EXERCISE PROMPT: When you reach the line containing "Effects Of Ritalin" in the entries below, begin reproducing lines exactly, and stop once the line containing "them a rush" is done.

Stored dataset items
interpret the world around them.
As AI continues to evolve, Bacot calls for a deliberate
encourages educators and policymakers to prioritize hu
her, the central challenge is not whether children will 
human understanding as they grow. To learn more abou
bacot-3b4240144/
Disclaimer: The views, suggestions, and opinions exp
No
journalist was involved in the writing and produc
* * *
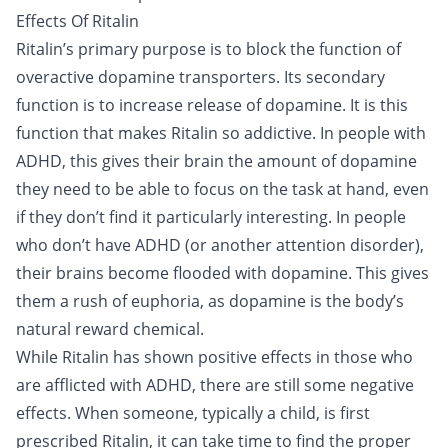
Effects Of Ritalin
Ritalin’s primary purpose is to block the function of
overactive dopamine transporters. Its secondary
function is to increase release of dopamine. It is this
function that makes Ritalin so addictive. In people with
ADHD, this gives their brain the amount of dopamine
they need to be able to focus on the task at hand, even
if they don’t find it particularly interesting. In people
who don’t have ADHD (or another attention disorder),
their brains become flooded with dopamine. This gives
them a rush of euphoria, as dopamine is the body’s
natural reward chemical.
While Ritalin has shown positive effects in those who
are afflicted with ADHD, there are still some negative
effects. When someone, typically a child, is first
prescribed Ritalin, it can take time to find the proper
--
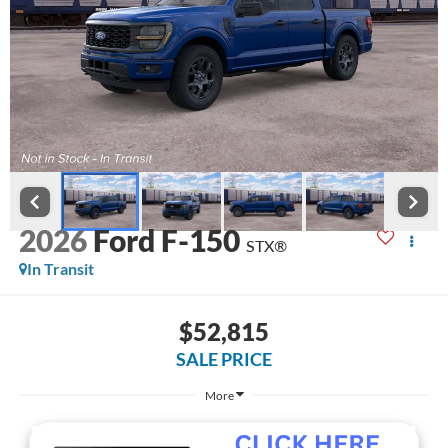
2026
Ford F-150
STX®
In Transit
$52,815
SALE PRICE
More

WRITTEN RESPONSE:
Effects Of Ritalin
Ritalin’s primary purpose is to block the function of
overactive dopamine transporters. Its secondary
function is to increase release of dopamine. It is this
function that makes Ritalin so addictive. In people with
ADHD, this gives their brain the amount of dopamine
they need to be able to focus on the task at hand, even
if they don’t find it particularly interesting. In people
who don’t have ADHD (or another attention disorder),
their brains become flooded with dopamine. This gives
them a rush of euphoria, as dopamine is the body’s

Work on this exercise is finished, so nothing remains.